Records provided —
• • • • • • •

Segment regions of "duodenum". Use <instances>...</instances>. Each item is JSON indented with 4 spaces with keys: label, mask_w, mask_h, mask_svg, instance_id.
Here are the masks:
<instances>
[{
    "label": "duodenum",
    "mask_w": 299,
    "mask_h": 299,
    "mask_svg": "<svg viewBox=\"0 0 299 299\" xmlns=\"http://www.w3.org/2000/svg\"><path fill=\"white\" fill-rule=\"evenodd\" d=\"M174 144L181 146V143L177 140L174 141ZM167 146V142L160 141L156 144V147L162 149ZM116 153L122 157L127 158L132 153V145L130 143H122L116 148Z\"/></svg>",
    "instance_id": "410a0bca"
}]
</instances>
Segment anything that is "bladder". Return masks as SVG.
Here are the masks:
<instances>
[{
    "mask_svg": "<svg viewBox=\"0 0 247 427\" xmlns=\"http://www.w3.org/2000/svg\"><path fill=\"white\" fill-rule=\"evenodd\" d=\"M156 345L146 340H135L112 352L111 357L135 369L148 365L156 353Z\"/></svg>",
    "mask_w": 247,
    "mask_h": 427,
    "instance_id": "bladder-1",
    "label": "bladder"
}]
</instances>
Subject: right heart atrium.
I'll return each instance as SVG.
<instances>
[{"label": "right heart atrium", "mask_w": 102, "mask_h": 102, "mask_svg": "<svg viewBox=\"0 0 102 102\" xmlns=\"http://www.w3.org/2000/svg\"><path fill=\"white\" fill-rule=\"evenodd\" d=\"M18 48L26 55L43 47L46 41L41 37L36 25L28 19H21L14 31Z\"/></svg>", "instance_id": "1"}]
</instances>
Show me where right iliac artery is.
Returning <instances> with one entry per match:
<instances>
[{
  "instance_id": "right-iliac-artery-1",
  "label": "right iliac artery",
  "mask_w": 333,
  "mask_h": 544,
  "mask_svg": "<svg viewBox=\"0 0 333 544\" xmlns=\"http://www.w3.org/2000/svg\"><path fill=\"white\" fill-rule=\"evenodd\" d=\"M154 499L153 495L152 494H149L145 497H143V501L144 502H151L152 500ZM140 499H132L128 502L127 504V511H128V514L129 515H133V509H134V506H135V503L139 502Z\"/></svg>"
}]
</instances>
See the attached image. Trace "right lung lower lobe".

• • • • • • •

Print every line from the one that contains "Subject: right heart atrium." to the end of the records, exactly as written, and nothing more.

Result of this task —
Subject: right heart atrium.
I'll return each instance as SVG.
<instances>
[{"label": "right heart atrium", "mask_w": 102, "mask_h": 102, "mask_svg": "<svg viewBox=\"0 0 102 102\" xmlns=\"http://www.w3.org/2000/svg\"><path fill=\"white\" fill-rule=\"evenodd\" d=\"M18 48L26 55L43 47L46 41L41 37L36 25L28 19H21L14 31Z\"/></svg>", "instance_id": "1"}]
</instances>
Show me where right iliac artery is.
Returning <instances> with one entry per match:
<instances>
[{
  "instance_id": "right-iliac-artery-1",
  "label": "right iliac artery",
  "mask_w": 333,
  "mask_h": 544,
  "mask_svg": "<svg viewBox=\"0 0 333 544\" xmlns=\"http://www.w3.org/2000/svg\"><path fill=\"white\" fill-rule=\"evenodd\" d=\"M154 499L153 495L152 494H149L145 497H143V501L144 502H151L152 500ZM140 499H132L128 502L127 504V511H128V514L129 515H133V509H134V506H135V503L139 502Z\"/></svg>"
}]
</instances>
See the attached image. Trace "right lung lower lobe".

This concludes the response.